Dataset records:
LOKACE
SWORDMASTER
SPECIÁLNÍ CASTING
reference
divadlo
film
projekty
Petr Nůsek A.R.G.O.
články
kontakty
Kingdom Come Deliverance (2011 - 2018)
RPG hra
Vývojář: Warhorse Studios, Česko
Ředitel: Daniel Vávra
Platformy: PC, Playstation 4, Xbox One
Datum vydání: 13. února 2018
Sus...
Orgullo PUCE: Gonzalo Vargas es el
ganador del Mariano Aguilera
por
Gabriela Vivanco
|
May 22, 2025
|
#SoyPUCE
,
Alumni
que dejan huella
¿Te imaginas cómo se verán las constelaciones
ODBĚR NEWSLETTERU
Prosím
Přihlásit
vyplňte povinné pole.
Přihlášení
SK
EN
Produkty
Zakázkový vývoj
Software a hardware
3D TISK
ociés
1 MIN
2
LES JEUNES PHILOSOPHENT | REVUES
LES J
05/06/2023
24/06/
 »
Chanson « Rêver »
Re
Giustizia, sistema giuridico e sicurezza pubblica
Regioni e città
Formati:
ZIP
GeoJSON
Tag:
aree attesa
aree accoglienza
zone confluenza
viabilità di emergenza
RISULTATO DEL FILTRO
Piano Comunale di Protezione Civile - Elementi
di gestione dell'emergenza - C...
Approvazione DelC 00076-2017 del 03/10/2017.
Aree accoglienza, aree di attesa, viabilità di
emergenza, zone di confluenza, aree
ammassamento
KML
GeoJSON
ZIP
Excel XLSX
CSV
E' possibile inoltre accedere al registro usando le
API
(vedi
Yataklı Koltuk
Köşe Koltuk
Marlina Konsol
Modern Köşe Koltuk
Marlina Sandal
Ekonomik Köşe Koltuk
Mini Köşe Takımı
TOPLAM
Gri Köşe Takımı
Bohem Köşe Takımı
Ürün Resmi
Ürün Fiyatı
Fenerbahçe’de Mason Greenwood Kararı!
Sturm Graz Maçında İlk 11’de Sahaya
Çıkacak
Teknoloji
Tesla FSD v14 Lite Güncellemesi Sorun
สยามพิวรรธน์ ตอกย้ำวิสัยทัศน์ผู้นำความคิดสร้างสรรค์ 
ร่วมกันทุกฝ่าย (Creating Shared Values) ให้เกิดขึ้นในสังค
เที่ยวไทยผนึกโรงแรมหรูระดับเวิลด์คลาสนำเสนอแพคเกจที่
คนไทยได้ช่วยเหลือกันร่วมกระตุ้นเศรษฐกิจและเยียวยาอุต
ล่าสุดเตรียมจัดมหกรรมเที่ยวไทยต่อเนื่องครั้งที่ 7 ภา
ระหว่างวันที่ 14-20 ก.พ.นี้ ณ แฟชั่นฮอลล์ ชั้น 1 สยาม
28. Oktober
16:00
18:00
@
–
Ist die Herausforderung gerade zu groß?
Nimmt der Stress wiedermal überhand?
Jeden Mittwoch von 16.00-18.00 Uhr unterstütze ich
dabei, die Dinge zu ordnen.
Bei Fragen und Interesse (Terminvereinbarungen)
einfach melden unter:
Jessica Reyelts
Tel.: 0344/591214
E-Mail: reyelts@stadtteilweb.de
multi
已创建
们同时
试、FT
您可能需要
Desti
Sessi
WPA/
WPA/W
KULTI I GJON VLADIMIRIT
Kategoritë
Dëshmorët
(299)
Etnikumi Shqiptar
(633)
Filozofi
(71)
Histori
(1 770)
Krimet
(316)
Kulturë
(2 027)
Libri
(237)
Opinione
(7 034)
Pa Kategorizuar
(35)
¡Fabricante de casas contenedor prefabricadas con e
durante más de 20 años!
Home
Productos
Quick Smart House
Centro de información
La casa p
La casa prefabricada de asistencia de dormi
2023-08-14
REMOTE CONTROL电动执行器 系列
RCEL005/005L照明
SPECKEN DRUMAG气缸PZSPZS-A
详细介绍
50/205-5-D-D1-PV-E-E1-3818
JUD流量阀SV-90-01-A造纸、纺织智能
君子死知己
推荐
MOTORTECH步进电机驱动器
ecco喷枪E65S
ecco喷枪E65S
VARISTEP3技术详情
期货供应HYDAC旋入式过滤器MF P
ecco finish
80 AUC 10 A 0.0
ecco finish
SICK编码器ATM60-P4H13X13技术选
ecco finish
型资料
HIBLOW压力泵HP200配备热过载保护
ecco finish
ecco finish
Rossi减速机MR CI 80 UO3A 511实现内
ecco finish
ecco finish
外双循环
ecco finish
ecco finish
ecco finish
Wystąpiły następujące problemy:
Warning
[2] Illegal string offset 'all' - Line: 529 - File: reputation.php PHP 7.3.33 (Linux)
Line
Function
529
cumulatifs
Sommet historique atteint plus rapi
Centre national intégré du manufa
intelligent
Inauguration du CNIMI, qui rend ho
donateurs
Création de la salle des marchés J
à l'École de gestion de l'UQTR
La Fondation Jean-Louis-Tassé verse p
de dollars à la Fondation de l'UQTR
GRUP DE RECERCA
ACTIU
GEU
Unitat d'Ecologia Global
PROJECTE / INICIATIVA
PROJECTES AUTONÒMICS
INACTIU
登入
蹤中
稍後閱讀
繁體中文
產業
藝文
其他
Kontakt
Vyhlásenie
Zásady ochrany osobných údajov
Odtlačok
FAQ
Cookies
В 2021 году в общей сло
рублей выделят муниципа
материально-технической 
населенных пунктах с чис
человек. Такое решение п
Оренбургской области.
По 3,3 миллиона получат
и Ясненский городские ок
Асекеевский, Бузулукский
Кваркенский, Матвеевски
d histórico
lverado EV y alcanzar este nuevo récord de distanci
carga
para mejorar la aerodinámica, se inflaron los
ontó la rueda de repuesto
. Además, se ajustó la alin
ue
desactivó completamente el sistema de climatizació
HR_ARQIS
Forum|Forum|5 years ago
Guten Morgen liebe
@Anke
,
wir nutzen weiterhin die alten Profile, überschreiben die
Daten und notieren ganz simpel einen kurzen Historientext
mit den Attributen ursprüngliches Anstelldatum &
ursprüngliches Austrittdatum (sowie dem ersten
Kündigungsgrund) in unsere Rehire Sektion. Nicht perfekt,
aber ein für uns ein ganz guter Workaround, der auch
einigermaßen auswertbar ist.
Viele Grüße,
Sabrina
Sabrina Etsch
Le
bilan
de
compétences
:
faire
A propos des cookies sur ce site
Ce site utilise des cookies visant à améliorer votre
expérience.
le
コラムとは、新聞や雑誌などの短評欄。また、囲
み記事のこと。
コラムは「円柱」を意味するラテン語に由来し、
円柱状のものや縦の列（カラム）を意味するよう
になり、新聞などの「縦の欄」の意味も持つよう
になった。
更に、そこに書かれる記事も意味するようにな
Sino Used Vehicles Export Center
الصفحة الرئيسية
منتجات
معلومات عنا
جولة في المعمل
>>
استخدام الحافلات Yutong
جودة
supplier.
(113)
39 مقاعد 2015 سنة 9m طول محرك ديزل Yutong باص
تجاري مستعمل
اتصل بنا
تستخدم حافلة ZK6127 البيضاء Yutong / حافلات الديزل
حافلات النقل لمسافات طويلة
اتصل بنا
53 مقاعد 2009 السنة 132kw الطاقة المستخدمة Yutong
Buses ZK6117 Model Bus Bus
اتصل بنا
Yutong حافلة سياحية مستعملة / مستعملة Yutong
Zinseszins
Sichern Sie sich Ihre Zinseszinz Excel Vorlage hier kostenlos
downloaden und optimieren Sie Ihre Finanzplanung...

● **REQUIRED WORK**: List all lines from the entries that include the word "Excel".

● **ANSWER AREA**:
Excel XLSX
Sichern Sie sich Ihre Zinseszinz Excel Vorlage hier kostenlos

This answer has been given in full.